What you return should be the lines of the data containing "Guía", each in full.

Saved data entries:
┄┄┄┄┄┄

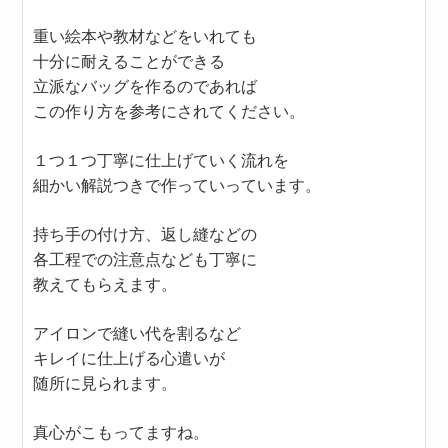
重い絵本や教材などをいれても
十分に耐えることができる
立派なバッグを作るのであれば
この作り方を参考にされてください。
１つ１つ丁寧に仕上げていく流れを
細かい解説つきで作っていっています。
持ち手の付け方、返し縫などの
各工程での注意点なども丁寧に
教えてもらえます。
アイロンで縫い代を割るなど
キレイに仕上げる心遣いが
随所に見られます。
真心がこもってますね。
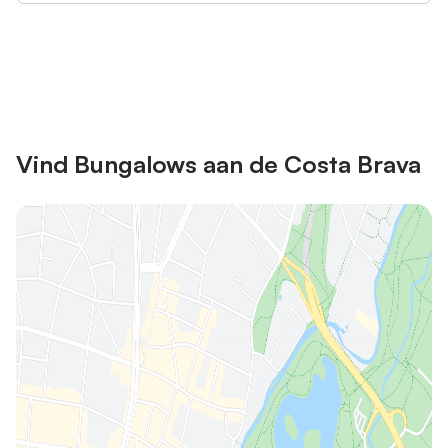
Bespaar tot 10% op veel verblijven
Registreren
met een account.
Vind Bungalows aan de Costa Brava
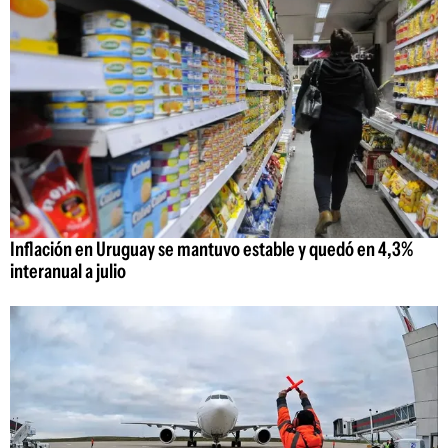
Inflación en Uruguay se mantuvo estable y quedó en 4,3%
interanual a julio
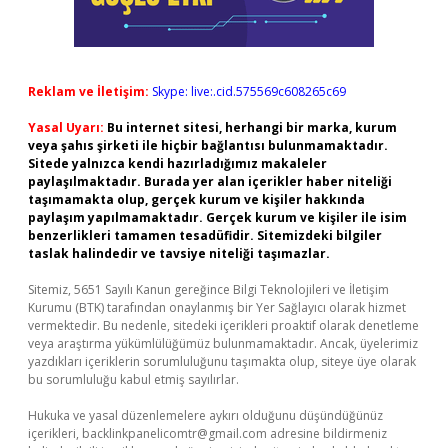
Reklam ve İletişim:
Skype: live:.cid.575569c608265c69
Yasal Uyarı:
Bu internet sitesi, herhangi bir marka, kurum
veya şahıs şirketi ile hiçbir bağlantısı bulunmamaktadır.
Sitede yalnızca kendi hazırladığımız makaleler
paylaşılmaktadır. Burada yer alan içerikler haber niteliği
taşımamakta olup, gerçek kurum ve kişiler hakkında
paylaşım yapılmamaktadır. Gerçek kurum ve kişiler ile isim
benzerlikleri tamamen tesadüfidir. Sitemizdeki bilgiler
taslak halindedir ve tavsiye niteliği taşımazlar.
Sitemiz, 5651 Sayılı Kanun gereğince Bilgi Teknolojileri ve İletişim
Kurumu (BTK) tarafından onaylanmış bir Yer Sağlayıcı olarak hizmet
vermektedir. Bu nedenle, sitedeki içerikleri proaktif olarak denetleme
veya araştırma yükümlülüğümüz bulunmamaktadır. Ancak, üyelerimiz
yazdıkları içeriklerin sorumluluğunu taşımakta olup, siteye üye olarak
bu sorumluluğu kabul etmiş sayılırlar.
Hukuka ve yasal düzenlemelere aykırı olduğunu düşündüğünüz
içerikleri,
backlinkpanelicomtr@gmail.com
adresine bildirmeniz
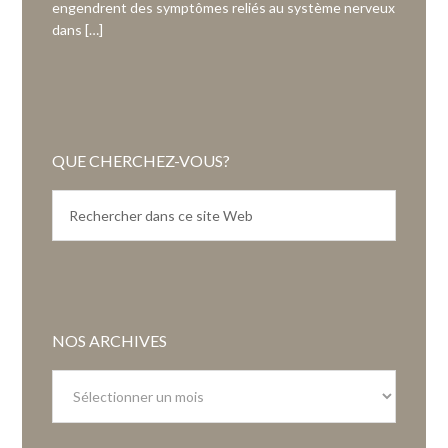
engendrent des symptômes reliés au système nerveux
dans […]
QUE CHERCHEZ-VOUS?
NOS ARCHIVES
Nos
archives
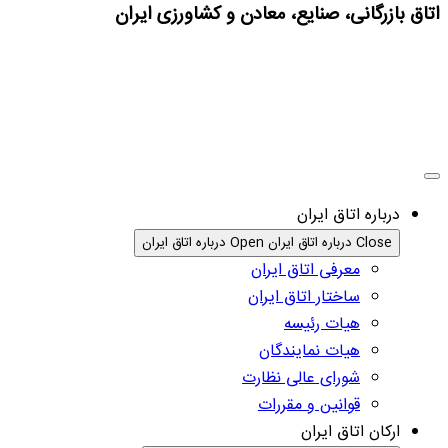
اتاق بازرگانی، صنایع، معادن و کشاورزی ایران
درباره اتاق ایران
Close درباره اتاق ایران
Open درباره اتاق ایران
معرفی اتاق ایران
ساختار اتاق ایران
هیات رئیسه
هیات نمایندگان
شورای عالی نظارت
قوانین و مقررات
ارکان اتاق ایران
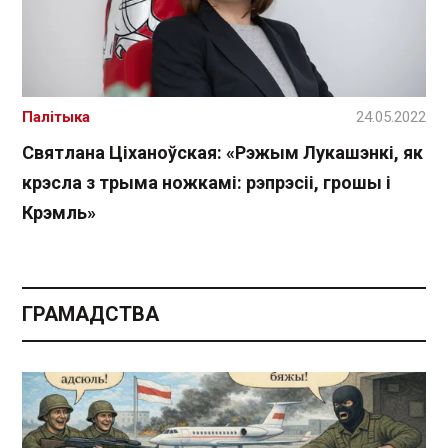
Палітыка
24.05.2022
Святлана Ціханоўская: «Рэжым Лукашэнкі, як
крэсла з трыма ножкамі: рэпрэсіі, грошы і
Крэмль»
ГРАМАДСТВА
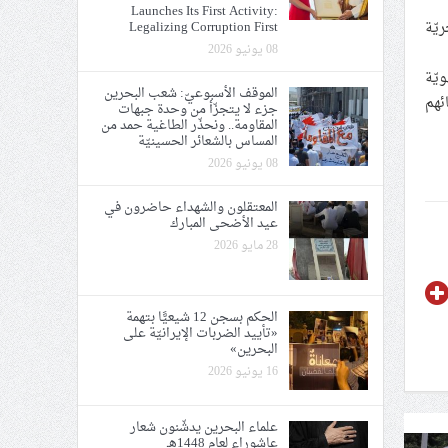
Launches Its First Activity:
يّة
Legalizing Corruption First
08 يونيو 2026
يّة
الموقف الأسبوعيّ: شعب البحرين
ئهم
جزء لا يتجزّأ من وحدة جبهات
المقاومة.. ونحذّر الطاغية حمد من
المساس بالشعائر الحسينيّة
08 يونيو 2026
المعتقلون والشهداء حاضرون في
عيد الأضحى المبارك
28 مايو 2026
الحكم بسجن 12 شيعيًّا بتهمة
«تأييد الضربات الإيرانيّة على
البحرين»
16 يونيو 2026
علماء البحرين يدشّنون شعار
عاشوراء لعام 1448هـ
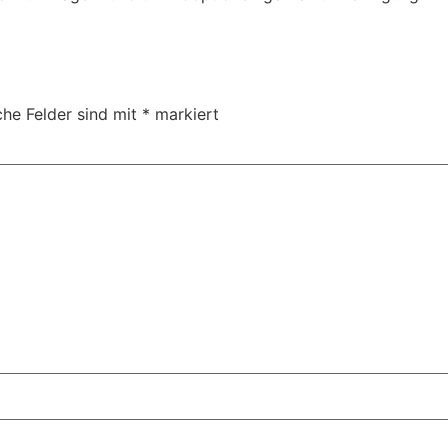
che Felder sind mit
*
markiert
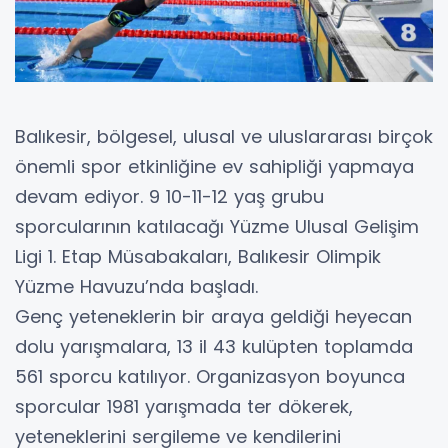
Balıkesir, bölgesel, ulusal ve uluslararası birçok
önemli spor etkinliğine ev sahipliği yapmaya
devam ediyor. 9 10-11-12 yaş grubu
sporcularının katılacağı Yüzme Ulusal Gelişim
Ligi 1. Etap Müsabakaları, Balıkesir Olimpik
Yüzme Havuzu’nda başladı.
Genç yeteneklerin bir araya geldiği heyecan
dolu yarışmalara, 13 il 43 kulüpten toplamda
561 sporcu katılıyor. Organizasyon boyunca
sporcular 1981 yarışmada ter dökerek,
yeteneklerini sergileme ve kendilerini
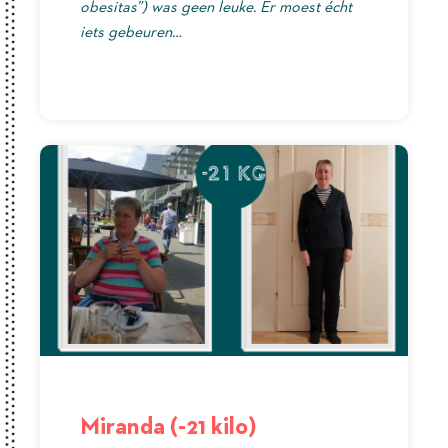
obesitas”) was geen leuke. Er moest écht
iets gebeuren…
Miranda (-21 kilo)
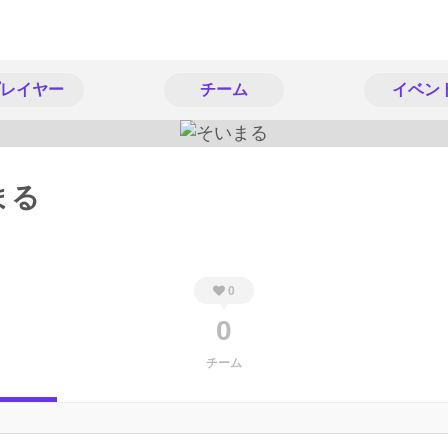
レイヤー
チーム
イベン
まる
0
0
チーム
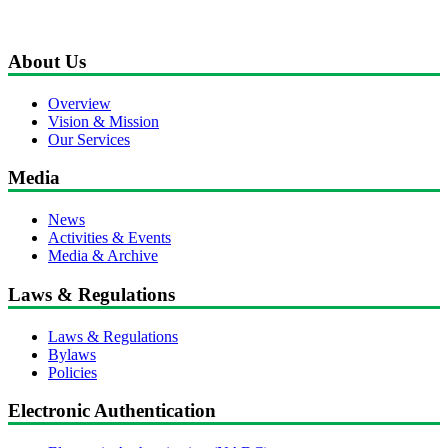
About Us
Overview
Vision & Mission
Our Services
Media
News
Activities & Events
Media & Archive
Laws & Regulations
Laws & Regulations
Bylaws
Policies
Electronic Authentication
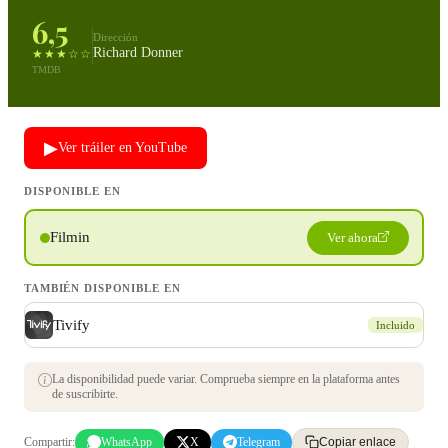
6,5
Dirección
Richard Donner
★★★☆☆
TMDB
▶
Ver tráiler en YouTube
DISPONIBLE EN
Filmin
Ver ahora
TAMBIÉN DISPONIBLE EN
Tivify
Incluido
La disponibilidad puede variar. Comprueba siempre en la plataforma antes
de suscribirte.
Compartir:
WhatsApp
X
Telegram
Copiar enlace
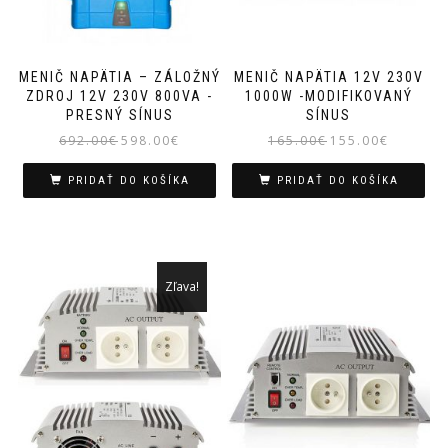
MENIČ NAPÄTIA – ZÁLOŽNÝ
MENIČ NAPÄTIA 12V 230V
ZDROJ 12V 230V 800VA -
1000W -MODIFIKOVANÝ
PRESNÝ SÍNUS
SÍNUS
Pôvodná
Aktuálna
Pôvodná
Aktuálna
692.00
€
598.00
€
165.00
€
155.00
€
cena
cena
cena
cena
bola:
je:
bola:
je:
PRIDAŤ DO KOŠÍKA
PRIDAŤ DO KOŠÍKA
692.00€.
598.00€.
165.00€.
155.00€.
Zľava!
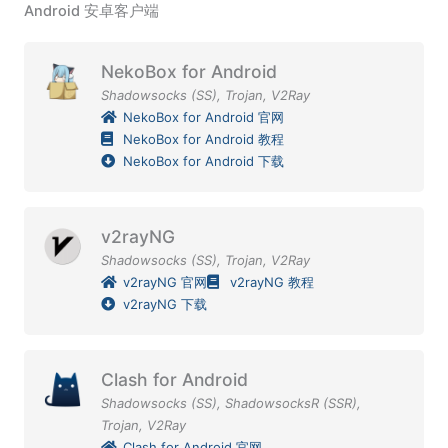
Android 安卓客户端
NekoBox for Android
Shadowsocks (SS)
,
Trojan
,
V2Ray
NekoBox for Android 官网
NekoBox for Android 教程
NekoBox for Android 下载
v2rayNG
Shadowsocks (SS)
,
Trojan
,
V2Ray
v2rayNG 官网
v2rayNG 教程
v2rayNG 下载
Clash for Android
Shadowsocks (SS)
,
ShadowsocksR (SSR)
,
Trojan
,
V2Ray
Clash for Android 官网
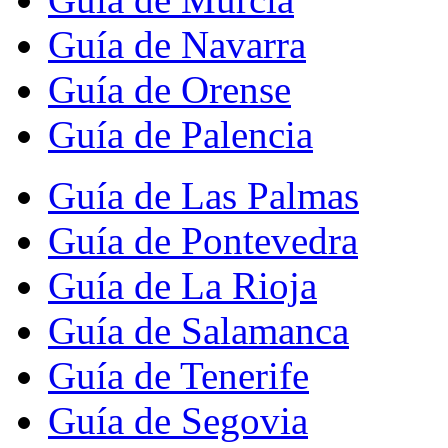
Guía de Navarra
Guía de Orense
Guía de Palencia
Guía de Las Palmas
Guía de Pontevedra
Guía de La Rioja
Guía de Salamanca
Guía de Tenerife
Guía de Segovia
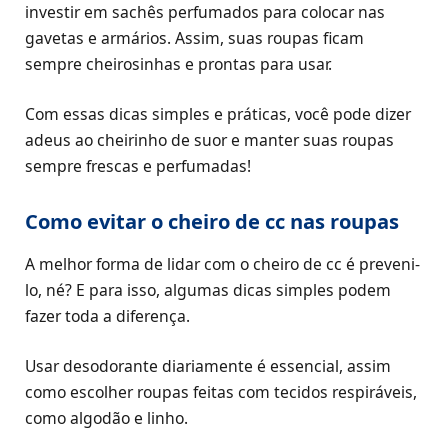
investir em sachês perfumados para colocar nas
gavetas e armários. Assim, suas roupas ficam
sempre cheirosinhas e prontas para usar.
Com essas dicas simples e práticas, você pode dizer
adeus ao cheirinho de suor e manter suas roupas
sempre frescas e perfumadas!
Como evitar o cheiro de cc nas roupas
A melhor forma de lidar com o cheiro de cc é preveni-
lo, né? E para isso, algumas dicas simples podem
fazer toda a diferença.
Usar desodorante diariamente é essencial, assim
como escolher roupas feitas com tecidos respiráveis,
como algodão e linho.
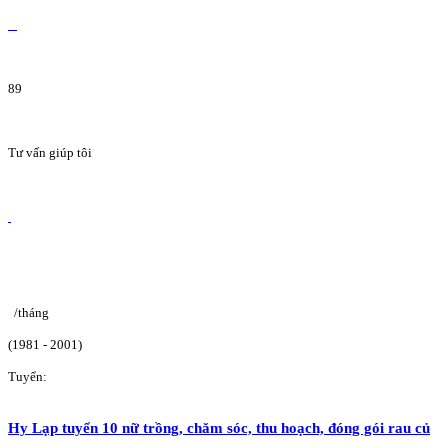
89
Tư vấn giúp tôi
/tháng
(1981 - 2001)
Tuyển:
Hy Lạp tuyển 10 nữ trồng, chăm sóc, thu hoạch, đóng gói rau củ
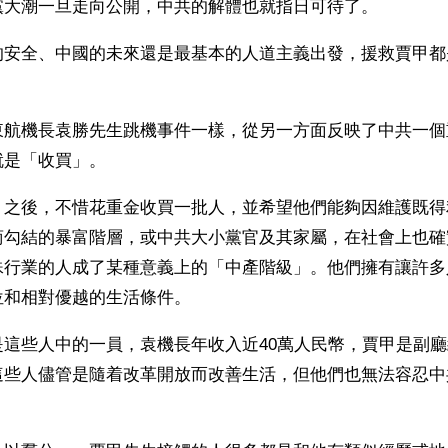
黨大潮一旦走向公開，中共的解體也就指日可待了。
的安全、中國的未來還是最基本的人道主義出發，援救賈甲都
東航機長袁勝先生跳機事件一樣，從另一方面反映了中共一個
就是「收買」。
」之後，不惜花重金收買一批人，並希望他們能夠因維護既得
商勾結的暴富階層，或中共大小黨官及其家屬，在社會上也確
殊行業的人成了某種意義上的「中產階級」。他們擁有讓許多
位和相對優越的生活條件。
是這些人中的一員，袁機長年收入近40萬人民幣，賈甲是副
這些人儘管是隨着改革開放而改善生活，但他們也無法容忍中
。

┄┄┄┄┄┄

#### Exercise response
Guía de Navarra
Guía de Orense
Guía de Palencia
Guía de Las Palmas
Guía de Pontevedra
Guía de La Rioja
Guía de Salamanca
Guía de Tenerife
Guía de Segovia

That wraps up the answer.